Personal information
- Nationality: Kenyan
- Born: 14 October 1987 (age 38) Kenya
- Spouse: Henry Kipsang
- Children: one son

Medal record
Women's athletics
Representing Kenya
World Cross Country Championships
| Silver medal – second place | 2023 Bathurst | Junior team |
African Championships
| Gold medal – first place | 2026 Accra | 3000 metres steeplechase |

= Diana Sigei Chepkemoi =

Kenyan long-distance runner

Diana Sigei Chepkemoi (born 14 October 1987) is a Kenyan long-distance runner who competes in marathons and half marathons.
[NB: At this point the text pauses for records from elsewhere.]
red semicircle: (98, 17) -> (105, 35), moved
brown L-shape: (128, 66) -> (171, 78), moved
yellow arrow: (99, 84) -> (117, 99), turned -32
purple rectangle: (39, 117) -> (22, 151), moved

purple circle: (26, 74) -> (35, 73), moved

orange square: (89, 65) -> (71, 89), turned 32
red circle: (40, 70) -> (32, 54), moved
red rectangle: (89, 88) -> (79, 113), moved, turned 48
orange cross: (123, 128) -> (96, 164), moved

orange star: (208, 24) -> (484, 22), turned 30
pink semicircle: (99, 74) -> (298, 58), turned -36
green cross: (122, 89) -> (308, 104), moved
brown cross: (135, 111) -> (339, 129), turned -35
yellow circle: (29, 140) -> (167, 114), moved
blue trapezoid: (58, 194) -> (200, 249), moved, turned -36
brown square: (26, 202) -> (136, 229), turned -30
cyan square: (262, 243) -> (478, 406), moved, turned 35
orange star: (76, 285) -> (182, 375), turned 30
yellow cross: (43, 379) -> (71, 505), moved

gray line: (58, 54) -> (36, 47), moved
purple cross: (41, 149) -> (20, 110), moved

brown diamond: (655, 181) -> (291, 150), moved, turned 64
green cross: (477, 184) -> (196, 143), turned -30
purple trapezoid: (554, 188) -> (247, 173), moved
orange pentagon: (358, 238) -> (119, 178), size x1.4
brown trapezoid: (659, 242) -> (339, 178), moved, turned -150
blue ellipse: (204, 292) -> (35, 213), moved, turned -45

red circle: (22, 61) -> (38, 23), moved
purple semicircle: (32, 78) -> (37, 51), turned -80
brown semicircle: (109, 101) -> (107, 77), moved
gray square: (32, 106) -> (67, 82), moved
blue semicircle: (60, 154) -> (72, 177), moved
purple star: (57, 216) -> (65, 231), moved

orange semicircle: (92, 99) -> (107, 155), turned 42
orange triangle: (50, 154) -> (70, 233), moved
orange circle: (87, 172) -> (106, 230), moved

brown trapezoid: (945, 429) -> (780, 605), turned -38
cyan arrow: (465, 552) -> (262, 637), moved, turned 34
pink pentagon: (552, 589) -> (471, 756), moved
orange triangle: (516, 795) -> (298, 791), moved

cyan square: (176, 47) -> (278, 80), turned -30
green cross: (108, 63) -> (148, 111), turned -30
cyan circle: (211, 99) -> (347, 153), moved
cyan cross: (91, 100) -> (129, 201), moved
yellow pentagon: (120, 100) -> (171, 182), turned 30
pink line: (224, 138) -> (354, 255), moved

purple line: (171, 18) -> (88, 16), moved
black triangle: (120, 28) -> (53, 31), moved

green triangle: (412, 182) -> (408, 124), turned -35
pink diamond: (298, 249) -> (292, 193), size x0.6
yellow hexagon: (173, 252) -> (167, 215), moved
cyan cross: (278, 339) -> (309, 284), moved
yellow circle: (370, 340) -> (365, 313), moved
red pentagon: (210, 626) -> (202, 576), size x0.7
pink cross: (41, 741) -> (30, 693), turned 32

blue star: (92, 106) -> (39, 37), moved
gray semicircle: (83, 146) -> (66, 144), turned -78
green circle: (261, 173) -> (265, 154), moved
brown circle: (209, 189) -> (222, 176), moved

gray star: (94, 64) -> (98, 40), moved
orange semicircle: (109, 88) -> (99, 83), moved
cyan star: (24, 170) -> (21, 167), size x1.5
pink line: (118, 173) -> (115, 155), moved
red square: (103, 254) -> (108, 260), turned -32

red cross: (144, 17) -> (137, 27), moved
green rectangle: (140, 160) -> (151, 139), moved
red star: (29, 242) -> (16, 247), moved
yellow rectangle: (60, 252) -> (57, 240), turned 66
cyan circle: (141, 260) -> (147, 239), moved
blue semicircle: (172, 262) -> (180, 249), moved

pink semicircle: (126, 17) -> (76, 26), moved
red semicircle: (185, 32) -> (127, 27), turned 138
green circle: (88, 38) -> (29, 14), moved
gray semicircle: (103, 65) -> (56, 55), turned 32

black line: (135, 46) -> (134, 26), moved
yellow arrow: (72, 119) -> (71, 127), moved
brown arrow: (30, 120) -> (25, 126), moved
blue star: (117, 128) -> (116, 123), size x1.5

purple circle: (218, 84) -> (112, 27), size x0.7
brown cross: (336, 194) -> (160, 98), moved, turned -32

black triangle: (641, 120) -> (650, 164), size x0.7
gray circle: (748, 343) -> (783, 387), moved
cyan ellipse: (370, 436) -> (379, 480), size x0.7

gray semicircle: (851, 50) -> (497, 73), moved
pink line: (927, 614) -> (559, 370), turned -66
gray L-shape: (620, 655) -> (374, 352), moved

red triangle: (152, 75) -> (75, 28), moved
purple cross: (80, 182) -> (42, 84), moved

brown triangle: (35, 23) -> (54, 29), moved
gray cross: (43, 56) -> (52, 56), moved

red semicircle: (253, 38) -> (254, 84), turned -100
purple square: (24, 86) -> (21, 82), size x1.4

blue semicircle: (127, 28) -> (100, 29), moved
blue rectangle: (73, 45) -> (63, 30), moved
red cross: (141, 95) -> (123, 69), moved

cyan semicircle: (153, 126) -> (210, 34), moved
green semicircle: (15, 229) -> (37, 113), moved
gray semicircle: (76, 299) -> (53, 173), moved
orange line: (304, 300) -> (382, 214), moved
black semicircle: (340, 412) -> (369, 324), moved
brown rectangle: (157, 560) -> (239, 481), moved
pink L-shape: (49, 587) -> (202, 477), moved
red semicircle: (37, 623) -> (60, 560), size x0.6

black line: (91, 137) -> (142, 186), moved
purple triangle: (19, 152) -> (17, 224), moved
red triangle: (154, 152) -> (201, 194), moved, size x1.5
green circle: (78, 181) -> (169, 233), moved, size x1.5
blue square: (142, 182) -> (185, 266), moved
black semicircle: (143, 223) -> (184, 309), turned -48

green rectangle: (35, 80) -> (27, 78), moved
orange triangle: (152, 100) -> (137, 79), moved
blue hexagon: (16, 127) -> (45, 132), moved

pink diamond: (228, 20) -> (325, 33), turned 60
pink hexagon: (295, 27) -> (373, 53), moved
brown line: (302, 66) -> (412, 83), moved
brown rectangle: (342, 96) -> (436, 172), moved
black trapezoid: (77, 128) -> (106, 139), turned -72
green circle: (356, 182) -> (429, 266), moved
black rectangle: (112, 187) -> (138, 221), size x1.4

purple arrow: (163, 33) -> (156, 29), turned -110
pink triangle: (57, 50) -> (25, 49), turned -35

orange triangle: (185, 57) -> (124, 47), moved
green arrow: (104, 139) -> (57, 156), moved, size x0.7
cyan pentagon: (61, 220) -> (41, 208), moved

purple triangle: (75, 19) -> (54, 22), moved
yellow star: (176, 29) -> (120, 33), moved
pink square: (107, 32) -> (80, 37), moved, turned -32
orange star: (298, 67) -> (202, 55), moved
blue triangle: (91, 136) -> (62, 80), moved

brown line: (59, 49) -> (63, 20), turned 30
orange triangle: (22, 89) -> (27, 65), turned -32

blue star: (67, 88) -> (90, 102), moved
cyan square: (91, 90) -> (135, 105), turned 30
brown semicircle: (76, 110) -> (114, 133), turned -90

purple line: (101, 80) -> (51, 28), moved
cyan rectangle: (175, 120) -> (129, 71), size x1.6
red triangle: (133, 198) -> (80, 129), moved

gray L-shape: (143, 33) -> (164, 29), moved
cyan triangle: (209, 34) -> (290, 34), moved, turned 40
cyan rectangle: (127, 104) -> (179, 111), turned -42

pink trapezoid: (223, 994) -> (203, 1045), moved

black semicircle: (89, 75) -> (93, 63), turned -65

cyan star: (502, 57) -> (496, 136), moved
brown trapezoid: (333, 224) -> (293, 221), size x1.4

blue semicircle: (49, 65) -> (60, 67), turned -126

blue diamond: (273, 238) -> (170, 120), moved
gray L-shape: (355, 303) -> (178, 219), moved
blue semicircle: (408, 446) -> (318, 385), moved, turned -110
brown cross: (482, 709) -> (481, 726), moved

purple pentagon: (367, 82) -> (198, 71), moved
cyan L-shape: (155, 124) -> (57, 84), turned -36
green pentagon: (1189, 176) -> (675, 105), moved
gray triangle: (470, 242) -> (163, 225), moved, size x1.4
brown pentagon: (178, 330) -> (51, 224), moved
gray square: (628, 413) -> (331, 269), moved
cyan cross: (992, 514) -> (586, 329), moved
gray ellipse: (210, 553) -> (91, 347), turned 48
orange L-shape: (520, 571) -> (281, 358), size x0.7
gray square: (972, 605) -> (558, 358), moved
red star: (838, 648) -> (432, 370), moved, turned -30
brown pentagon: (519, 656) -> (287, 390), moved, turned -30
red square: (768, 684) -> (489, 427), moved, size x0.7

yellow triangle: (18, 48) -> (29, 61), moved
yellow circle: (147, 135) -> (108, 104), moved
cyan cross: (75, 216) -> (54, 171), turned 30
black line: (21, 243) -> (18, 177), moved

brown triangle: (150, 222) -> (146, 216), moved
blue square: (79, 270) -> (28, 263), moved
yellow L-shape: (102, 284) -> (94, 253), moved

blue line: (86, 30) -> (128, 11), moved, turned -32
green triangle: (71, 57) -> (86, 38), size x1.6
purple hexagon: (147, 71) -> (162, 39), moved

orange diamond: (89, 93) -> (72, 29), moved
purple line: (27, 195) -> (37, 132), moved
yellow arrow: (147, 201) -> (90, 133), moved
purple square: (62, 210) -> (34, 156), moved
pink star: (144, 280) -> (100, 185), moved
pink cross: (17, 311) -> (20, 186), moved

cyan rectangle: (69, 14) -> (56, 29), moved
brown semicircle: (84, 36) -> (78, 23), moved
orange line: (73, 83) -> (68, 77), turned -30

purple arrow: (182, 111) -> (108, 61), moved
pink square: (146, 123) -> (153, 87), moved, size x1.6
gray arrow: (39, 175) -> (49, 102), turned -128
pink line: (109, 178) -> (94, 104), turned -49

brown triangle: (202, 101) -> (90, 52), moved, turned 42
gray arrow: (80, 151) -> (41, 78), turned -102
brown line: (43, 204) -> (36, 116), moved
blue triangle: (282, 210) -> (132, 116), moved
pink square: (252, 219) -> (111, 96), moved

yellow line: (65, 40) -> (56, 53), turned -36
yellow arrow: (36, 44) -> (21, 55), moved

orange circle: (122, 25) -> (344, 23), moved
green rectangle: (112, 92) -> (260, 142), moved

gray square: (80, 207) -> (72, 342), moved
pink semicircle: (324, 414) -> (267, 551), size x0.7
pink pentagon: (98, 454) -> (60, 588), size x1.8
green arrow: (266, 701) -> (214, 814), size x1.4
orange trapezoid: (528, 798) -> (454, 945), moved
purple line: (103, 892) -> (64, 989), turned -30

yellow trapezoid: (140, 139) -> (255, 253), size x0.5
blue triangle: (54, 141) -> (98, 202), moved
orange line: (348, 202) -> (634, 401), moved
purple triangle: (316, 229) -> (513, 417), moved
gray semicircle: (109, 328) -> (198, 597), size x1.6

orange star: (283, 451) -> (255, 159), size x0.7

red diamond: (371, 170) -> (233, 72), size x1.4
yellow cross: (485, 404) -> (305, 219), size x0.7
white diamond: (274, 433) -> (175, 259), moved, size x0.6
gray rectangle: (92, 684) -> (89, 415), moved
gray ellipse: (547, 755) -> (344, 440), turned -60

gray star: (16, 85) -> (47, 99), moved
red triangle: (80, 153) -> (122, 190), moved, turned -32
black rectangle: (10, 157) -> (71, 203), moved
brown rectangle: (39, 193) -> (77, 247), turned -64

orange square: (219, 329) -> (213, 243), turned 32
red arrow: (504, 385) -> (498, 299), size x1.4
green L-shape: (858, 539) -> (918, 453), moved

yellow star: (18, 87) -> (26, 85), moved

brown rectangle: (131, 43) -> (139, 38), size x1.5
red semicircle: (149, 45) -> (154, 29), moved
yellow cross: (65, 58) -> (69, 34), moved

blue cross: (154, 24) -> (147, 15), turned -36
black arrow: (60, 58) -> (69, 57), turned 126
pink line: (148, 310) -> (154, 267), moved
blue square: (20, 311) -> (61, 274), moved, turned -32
Chepkemoi was born in Kenya in 1987. Her husband Henry and his brother, Salim Kipsang, are both runners. She and her husband have a son and they live at Eldoret. Her coach is the retired Kenyan runner Patrick Sang and she is the only woman who trains in a group at Kaptagat near the Great Rift Valley in Kenya.

==Career==
In 2010, she took three first places at various distances in Austria, France and the Netherlands.
Chepkemoi came to further notice when she won sixth place at the Dubai Marathon and fourth place in the Toronto Marathon in 2011. She took second place in Amsterdam over ten miles in a time of 52:46, and second in Berlin over 25 kilometres.

In 2012, she was the runner up in both the Lisbon and Lille Half Marathons. She finished fourth in the Amsterdam Marathon and fifth in the Boston Marathon on a very hot day. In 2013, she was runner up in the Jakarta Marathon and she won the Lille half marathon.